DIRECTIONS
Only the count is expected: the number of lines below that contain "Jūsų".

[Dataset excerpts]
-*-
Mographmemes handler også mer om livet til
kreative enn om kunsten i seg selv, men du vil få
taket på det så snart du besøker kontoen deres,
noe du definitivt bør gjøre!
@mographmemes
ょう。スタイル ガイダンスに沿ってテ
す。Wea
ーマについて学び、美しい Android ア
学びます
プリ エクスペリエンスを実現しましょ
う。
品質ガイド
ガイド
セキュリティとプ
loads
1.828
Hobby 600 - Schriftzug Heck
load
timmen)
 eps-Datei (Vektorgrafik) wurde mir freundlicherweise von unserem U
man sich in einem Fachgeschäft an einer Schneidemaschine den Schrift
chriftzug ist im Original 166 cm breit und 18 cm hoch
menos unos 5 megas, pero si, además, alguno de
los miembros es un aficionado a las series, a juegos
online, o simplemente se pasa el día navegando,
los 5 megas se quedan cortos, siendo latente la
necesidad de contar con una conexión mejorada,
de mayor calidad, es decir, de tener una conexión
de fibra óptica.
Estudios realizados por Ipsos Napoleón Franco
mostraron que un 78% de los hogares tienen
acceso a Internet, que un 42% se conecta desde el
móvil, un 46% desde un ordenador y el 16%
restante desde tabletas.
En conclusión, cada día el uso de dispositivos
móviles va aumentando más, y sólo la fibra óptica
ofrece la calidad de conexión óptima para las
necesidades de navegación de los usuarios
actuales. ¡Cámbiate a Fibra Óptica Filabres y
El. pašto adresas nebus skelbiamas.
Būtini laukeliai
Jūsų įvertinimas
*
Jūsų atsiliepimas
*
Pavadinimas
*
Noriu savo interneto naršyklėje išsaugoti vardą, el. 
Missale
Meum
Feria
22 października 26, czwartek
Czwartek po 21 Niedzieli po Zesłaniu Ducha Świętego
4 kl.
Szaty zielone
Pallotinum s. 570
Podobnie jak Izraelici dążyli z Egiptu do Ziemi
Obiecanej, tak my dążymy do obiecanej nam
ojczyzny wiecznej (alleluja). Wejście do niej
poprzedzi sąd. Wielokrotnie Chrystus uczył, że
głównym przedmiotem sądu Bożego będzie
-*-
OUTPUT BELOW
2